**Exercise instructions:**
Where a line below holds the string "Parcul", that line goes into the answer.

**Task material:**
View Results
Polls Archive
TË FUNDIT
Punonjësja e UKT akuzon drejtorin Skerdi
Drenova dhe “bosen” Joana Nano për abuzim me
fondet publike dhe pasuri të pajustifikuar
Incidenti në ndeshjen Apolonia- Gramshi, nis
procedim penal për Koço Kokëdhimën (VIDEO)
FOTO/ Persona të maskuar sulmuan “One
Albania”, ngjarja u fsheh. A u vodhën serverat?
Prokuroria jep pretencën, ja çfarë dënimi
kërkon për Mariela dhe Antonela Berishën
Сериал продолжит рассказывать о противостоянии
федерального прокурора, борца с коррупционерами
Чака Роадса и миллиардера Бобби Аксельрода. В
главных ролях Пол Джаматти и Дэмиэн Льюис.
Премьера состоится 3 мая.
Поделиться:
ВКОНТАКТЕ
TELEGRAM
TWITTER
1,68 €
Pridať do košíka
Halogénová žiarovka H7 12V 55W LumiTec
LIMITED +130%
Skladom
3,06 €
* * *
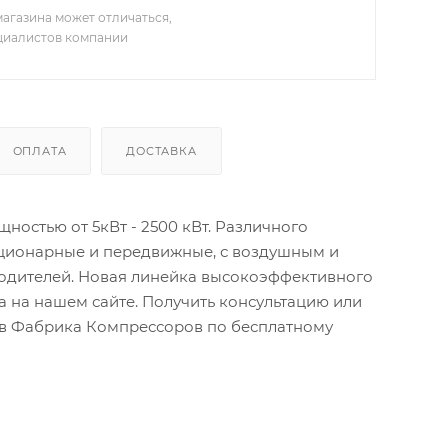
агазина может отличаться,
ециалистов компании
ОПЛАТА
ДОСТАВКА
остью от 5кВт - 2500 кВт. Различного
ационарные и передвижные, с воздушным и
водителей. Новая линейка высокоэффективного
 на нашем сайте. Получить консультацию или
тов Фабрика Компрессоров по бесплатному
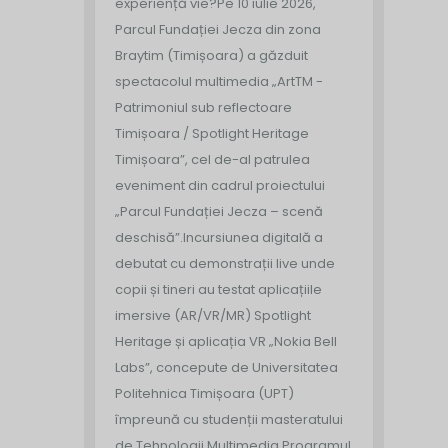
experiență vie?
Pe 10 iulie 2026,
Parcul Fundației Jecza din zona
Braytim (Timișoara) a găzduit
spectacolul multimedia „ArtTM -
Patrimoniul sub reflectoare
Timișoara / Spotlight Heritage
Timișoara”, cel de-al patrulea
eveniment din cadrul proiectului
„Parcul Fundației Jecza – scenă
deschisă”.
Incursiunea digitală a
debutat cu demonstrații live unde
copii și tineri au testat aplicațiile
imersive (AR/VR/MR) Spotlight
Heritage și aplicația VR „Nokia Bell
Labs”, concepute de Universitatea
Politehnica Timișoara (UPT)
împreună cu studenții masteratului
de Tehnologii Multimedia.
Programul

**Written answer:**
Parcul Fundației Jecza din zona
„Parcul Fundației Jecza – scenă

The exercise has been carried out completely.